▶ Task prompt
The lines needed are those below that contain the word "apportant"; copy each one.

______

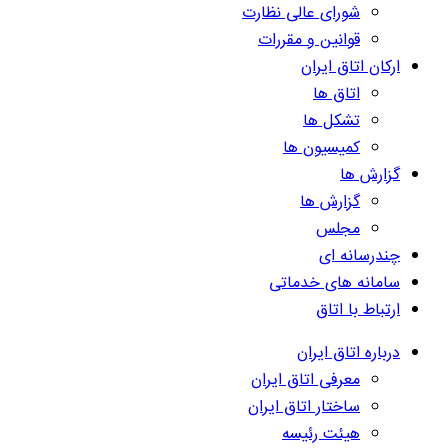
شورای عالی نظارت
قوانین و مقررات
ارکان اتاق ایران
اتاق ها
تشکل ها
کمیسیون ها
گزارش ها
گزارش ها
مجلس
چندرسانه ای
سامانه های خدماتی
ارتباط با اتاق
درباره اتاق ایران
معرفی اتاق ایران
ساختار اتاق ایران
هیئت رئیسه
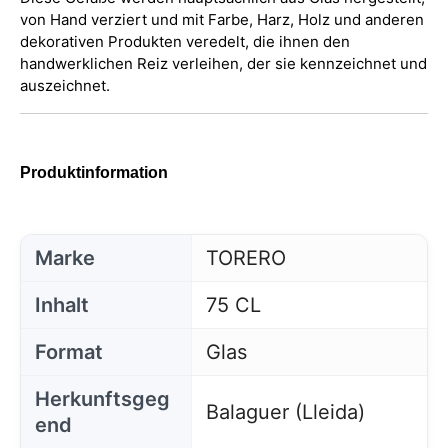
von Hand verziert und mit Farbe, Harz, Holz und anderen
dekorativen Produkten veredelt, die ihnen den
handwerklichen Reiz verleihen, der sie kennzeichnet und
auszeichnet.
Produktinformation
Marke
TORERO
Inhalt
75 CL
Format
Glas
Herkunftsgeg
Balaguer (Lleida)
end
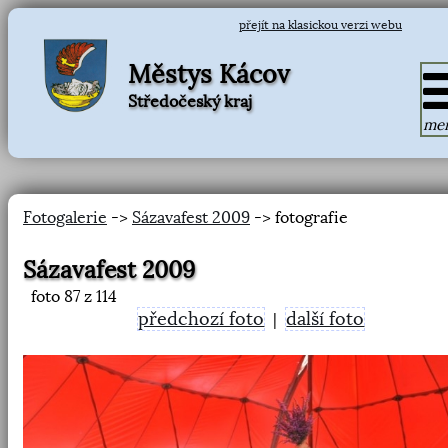
přejít na klasickou verzi webu
Městys Kácov
Středočeský kraj
me
Fotogalerie
->
Sázavafest 2009
-> fotografie
Sázavafest 2009
foto
87
z 114
předchozí foto
další foto
|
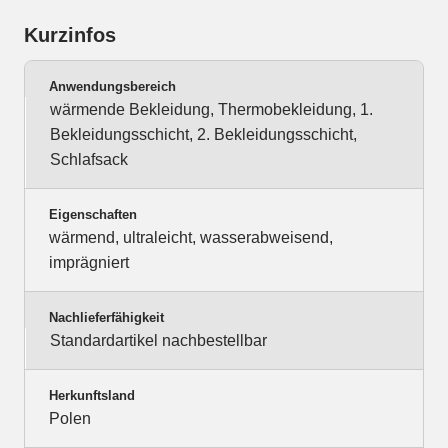
Kurzinfos
Anwendungsbereich
wärmende Bekleidung, Thermobekleidung, 1.
Bekleidungsschicht, 2. Bekleidungsschicht,
Schlafsack
Eigenschaften
wärmend, ultraleicht, wasserabweisend,
imprägniert
Nachlieferfähigkeit
Standardartikel nachbestellbar
Herkunftsland
Polen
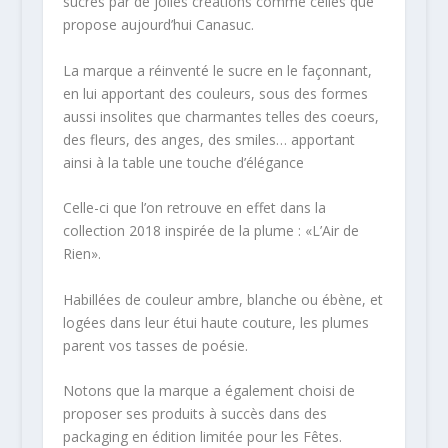
sucres par de jolies créations comme celles que
propose aujourd’hui Canasuc.
La marque a réinventé le sucre en le façonnant,
en lui apportant des couleurs, sous des formes
aussi insolites que charmantes telles des coeurs,
des fleurs, des anges, des smiles… apportant
ainsi à la table une touche d’élégance
Celle-ci que l’on retrouve en effet dans la
collection 2018 inspirée de la plume : «L’Air de
Rien».
Habillées de couleur ambre, blanche ou ébène, et
logées dans leur étui haute couture, les plumes
parent vos tasses de poésie.
Notons que la marque a également choisi de
proposer ses produits à succès dans des
packaging en édition limitée pour les Fêtes.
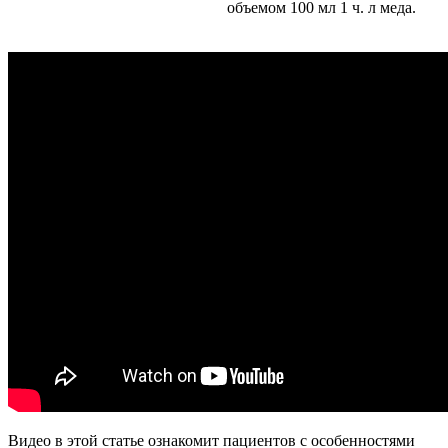
объемом 100 мл 1 ч. л меда.
Видео в этой статье ознакомит пациентов с особенностями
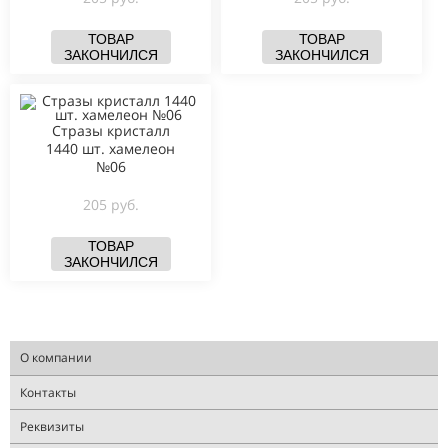
ТОВАР
ТОВАР
ЗАКОНЧИЛСЯ
ЗАКОНЧИЛСЯ
Стразы кристалл
1440 шт. хамелеон
№06
205 руб.
ТОВАР
ЗАКОНЧИЛСЯ
О компании
Контакты
Реквизиты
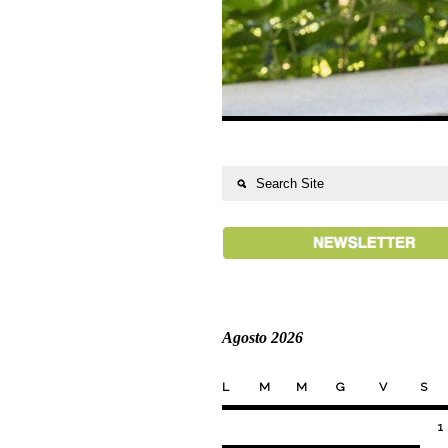
Agosto 2026
L
M
M
G
V
S
1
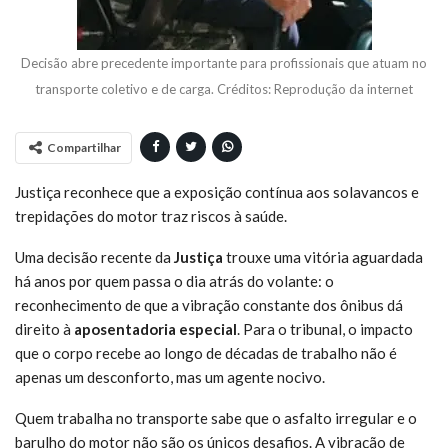
Decisão abre precedente importante para profissionais que atuam no
transporte coletivo e de carga. Créditos: Reprodução da internet
Compartilhar
Justiça reconhece que a exposição contínua aos solavancos e
trepidações do motor traz riscos à saúde.
Uma decisão recente da
Justiça
trouxe uma vitória aguardada
há anos por quem passa o dia atrás do volante: o
reconhecimento de que a vibração constante dos ônibus dá
direito à
aposentadoria especial
. Para o tribunal, o impacto
que o corpo recebe ao longo de décadas de trabalho não é
apenas um desconforto, mas um agente nocivo.
Quem trabalha no transporte sabe que o asfalto irregular e o
barulho do motor não são os únicos desafios. A vibração de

______

▶ Response to this task
en lui apportant des couleurs, sous des formes
des fleurs, des anges, des smiles… apportant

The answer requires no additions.